Given this, integration effort to replace the old codec should be minimal.

PRELIMINARY COMPARISONS

Comparisons used 48,309 events from a single mainnet transaction.

There were 9 event types. To simplify benchmark code, the first event's value in each of the 9 event types was used.

CCF's partially self-describing mode (aka "detached" mode) would be even smaller than this (e.g. maybe less than 1/14 the size of JSON when Flow eventually supports detached mode).

SIZE COMPARISON

Encoding | Num Events | Encoded size | Comments
-------- | ---------- | ------------ | --------
JSON     |     48,309 |   13,858,836 | JSON-Cadence Data Interchange
CCF      |     48,309 |    6,159,931 | CCF in fully self-describing mode

CCF SPEED AND MEMORY COMPARISONS

This isn't apples to apples comparison. JSON data isn't sorted, etc.

  • CCF encoder sorts data to encode event data deterministically.
  • CCF decoder also verifies event data is sorted, well-formed, and valid.
  • CCF encoding is less than 1/2 size of JSON-Cadence Data Interchange.
$ benchstat bench_json_events_48k.log bench_ccf_events_48k.log 
goos: linux
goarch: amd64
pkg: github.com/onflow/cadence/encoding/ccf
cpu: 13th Gen Intel(R) Core(TM) i5-13600K
                     │ bench_json_events_48k.log │      bench_ccf_events_48k.log       │
                     │          sec/op           │   sec/op     vs base                │
EncodeBatchEvents-20                 96.61m ± 4%   70.73m ± 3%  -26.79% (p=0.000 n=10)
DecodeBatchEvents-20                 647.7m ± 3%   157.5m ± 3%  -75.68% (p=0.000 n=10)
geomean                              250.1m        105.5m       -57.81%

                     │ bench_json_events_48k.log │       bench_ccf_events_48k.log       │
                     │           B/op            │     B/op      vs base                │
EncodeBatchEvents-20                32.45Mi ± 0%   25.82Mi ± 0%  -20.45% (p=0.000 n=10)
DecodeBatchEvents-20               234.97Mi ± 0%   56.16Mi ± 0%  -76.10% (p=0.000 n=10)
geomean                             87.32Mi        38.08Mi       -56.39%

                     │ bench_json_events_48k.log │      bench_ccf_events_48k.log       │
                     │         allocs/op         │  allocs/op   vs base                │
EncodeBatchEvents-20                 756.6k ± 0%   370.4k ± 0%  -51.05% (p=0.000 n=10)
DecodeBatchEvents-20                 4.746M ± 0%   1.288M ± 0%  -72.86% (p=0.000 n=10)
geomean                              1.895M        690.7k       -63.55%

Benchmarked using Go 1.19.6, linux_amd64, i5-13600k. Results are subject to change because CCF codec reference implementation in Go has not yet been reviewed.

NEXT STEPS

👉 After this PR is merged, there's additional work that should be completed before using or deploying this codec.

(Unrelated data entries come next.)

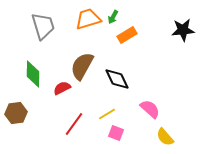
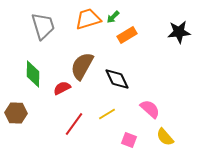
green arrow: rotated 16 degrees clockwise
black star: moved 4 px left, 2 px down
brown hexagon: rotated 10 degrees clockwise
pink square: moved 13 px right, 7 px down
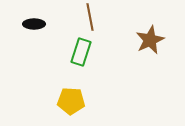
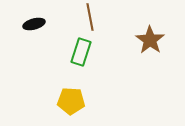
black ellipse: rotated 15 degrees counterclockwise
brown star: rotated 12 degrees counterclockwise
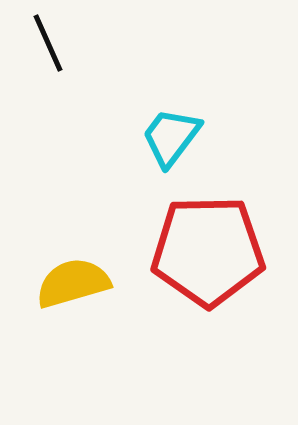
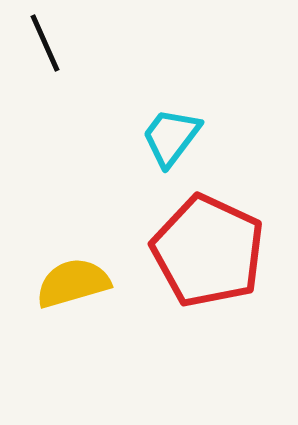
black line: moved 3 px left
red pentagon: rotated 26 degrees clockwise
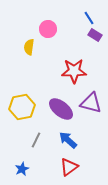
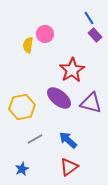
pink circle: moved 3 px left, 5 px down
purple rectangle: rotated 16 degrees clockwise
yellow semicircle: moved 1 px left, 2 px up
red star: moved 2 px left, 1 px up; rotated 30 degrees counterclockwise
purple ellipse: moved 2 px left, 11 px up
gray line: moved 1 px left, 1 px up; rotated 35 degrees clockwise
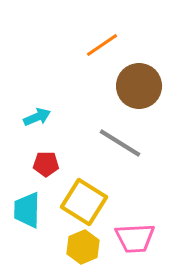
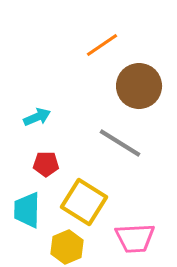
yellow hexagon: moved 16 px left
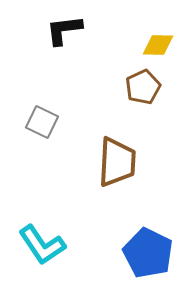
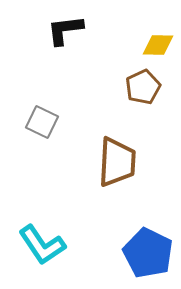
black L-shape: moved 1 px right
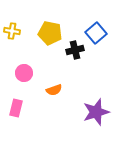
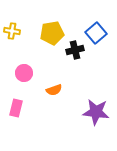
yellow pentagon: moved 2 px right; rotated 20 degrees counterclockwise
purple star: rotated 24 degrees clockwise
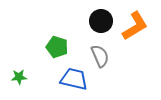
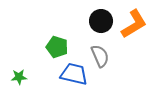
orange L-shape: moved 1 px left, 2 px up
blue trapezoid: moved 5 px up
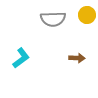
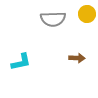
yellow circle: moved 1 px up
cyan L-shape: moved 4 px down; rotated 25 degrees clockwise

  • Add more tests to handle edge cases (as time allows). Currently, go test -cover reports 77.3% for CCF codec.

  • Add and run fuzz tests. It would be very unusual for fuzzing to not find any problems with a brand new codec for a new data format. I think Cadence Team is best qualified for this task (i.e. expert in Cadence types & values).

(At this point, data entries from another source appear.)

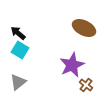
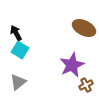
black arrow: moved 2 px left; rotated 21 degrees clockwise
brown cross: rotated 24 degrees clockwise
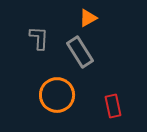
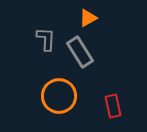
gray L-shape: moved 7 px right, 1 px down
orange circle: moved 2 px right, 1 px down
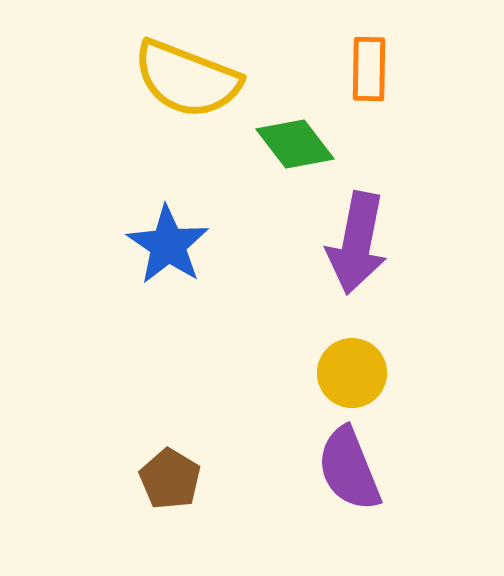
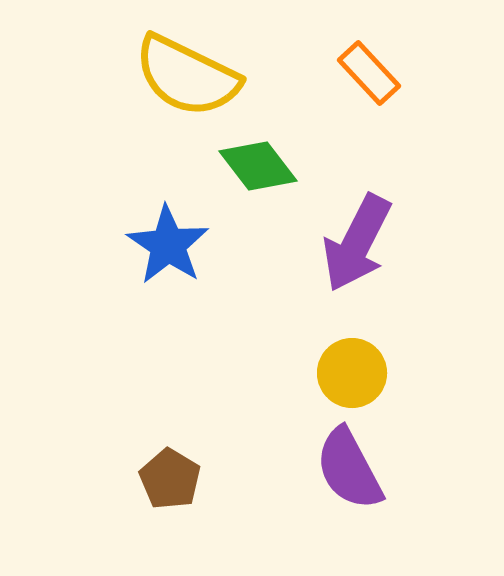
orange rectangle: moved 4 px down; rotated 44 degrees counterclockwise
yellow semicircle: moved 3 px up; rotated 5 degrees clockwise
green diamond: moved 37 px left, 22 px down
purple arrow: rotated 16 degrees clockwise
purple semicircle: rotated 6 degrees counterclockwise
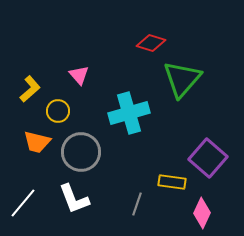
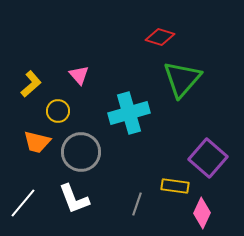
red diamond: moved 9 px right, 6 px up
yellow L-shape: moved 1 px right, 5 px up
yellow rectangle: moved 3 px right, 4 px down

  • Integration with FVM to use CCF codec for events.

  • Integration work related to converting CCF encodings to JSON-Cadence Data Interchange.

  • Add integration tests in relevant projects.

EDIT: updated benchmarks to match commit f911063


  • Targeted PR against master branch
  • Linked to Github issue with discussion and accepted design OR link to spec that describes this work
  • Code follows the standards mentioned here
  • Updated relevant documentation
  • Re-reviewed Files changed in the Github PR explorer
  • Added appropriate labels

This is to allow CCF codec to use new StreamEncoder.Close()
function provided by latest fxamacker/cbor.
- added NewMeteredUFix64FromUint64 to create metered UFix64 from uint64.
- added NewMeteredFix64FromInt64 to create metered Fix64 from int64.
Cadence Compact Format (CCF) is a data format designed for compact,
efficient, and deterministic encoding of Cadence external values.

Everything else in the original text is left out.